Friday’s theme was entitled, “Partnership in Training the Automotive’s Industry’s Work Force of Tomorrow,” which the successful program has accomplished throughout its history.
“The success has come from the support of the community, from the administration at the school and all the local partnerships,” said Auto Technology Instructor Travis Nicholas. “And the community helps us so much with our projects. Whatever we need they usually give it to us.”
The Automotive Youth Education System program was designed to lead young adults into the retail automotive service centers. The program focuses on placing students at an early age into dealer establishments so that the businesses and professionals can pass on their knowledge and visions to the next generation.

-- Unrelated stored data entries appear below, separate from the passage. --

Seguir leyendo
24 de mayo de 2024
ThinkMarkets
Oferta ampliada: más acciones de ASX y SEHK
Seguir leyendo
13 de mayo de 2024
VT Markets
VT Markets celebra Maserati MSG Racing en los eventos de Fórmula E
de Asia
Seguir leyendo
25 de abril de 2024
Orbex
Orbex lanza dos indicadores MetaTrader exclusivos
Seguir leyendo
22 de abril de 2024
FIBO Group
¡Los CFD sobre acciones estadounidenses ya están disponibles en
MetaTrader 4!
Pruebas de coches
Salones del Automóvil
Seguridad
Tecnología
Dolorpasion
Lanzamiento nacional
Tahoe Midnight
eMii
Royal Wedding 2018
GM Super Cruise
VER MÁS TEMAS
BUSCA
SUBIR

“We do more than just teach students. There’s so much involved for them to go into the industry,” said Nicholas.
Taking special recognition over the course of the banquet were several auto dealers, employers and teachers which have been instrumental to the program, including Jim Troutwine of Troutwine Auto Sales, Rob Weidner of Greenville City Schools Transportation, Nick Combs of Hittle Buick GMC, Ron Fair of Schultz Motors, Kris Tegtmeyer of O’Reilly Auto Parts and Scott Rowland of Rowland Trucking.

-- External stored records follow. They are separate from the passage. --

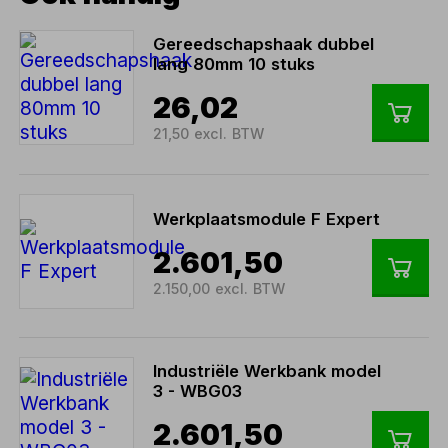
Gereedschapshaak dubbel
lang 80mm 10 stuks
26,02
21,50 excl. BTW
Werkplaatsmodule F Expert
2.601,50
2.150,00 excl. BTW
Industriële Werkbank model
3 - WBG03
2.601,50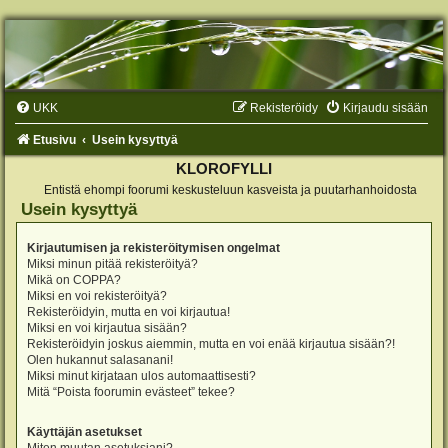
UKK
Rekisteröidy
Kirjaudu sisään
Etusivu
Usein kysyttyä
KLOROFYLLI
Entistä ehompi foorumi keskusteluun kasveista ja puutarhanhoidosta
Usein kysyttyä
Kirjautumisen ja rekisteröitymisen ongelmat
Miksi minun pitää rekisteröityä?
Mikä on COPPA?
Miksi en voi rekisteröityä?
Rekisteröidyin, mutta en voi kirjautua!
Miksi en voi kirjautua sisään?
Rekisteröidyin joskus aiemmin, mutta en voi enää kirjautua sisään?!
Olen hukannut salasanani!
Miksi minut kirjataan ulos automaattisesti?
Mitä “Poista foorumin evästeet” tekee?
Käyttäjän asetukset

Also recognized during the ceremony was last year’s second place state-winning team of Alison Richardson, Rachael Mann, and Joey Wappelhorst.
Concluding the banquet were Rachael Mann, Kelsey McClure, and Joey Wappelhorst presenting this year’s Auto Tech program’s project for the first time in public.
The presentation centered on a vehicle’s power train, which is the mechanism that transmits the drive from the engine of a vehicle to its axle.
Although the display was worth several hundreds of dollars, the cost to the program only totaled about $50 due to community and industry support.
“That’s indicative of the support that you have of the school administration, board of education, to our guidance counselors, to our teachers, to the local businesses and industry,” said Peltz.
The group will compete at Sinclair Community College on April 11 for an automotive showcase, and on April 15 they’ll compete in Columbus at the state level.
If the group comes in first at the state championship they proceed onto nationals, which are held in Kansas City in July.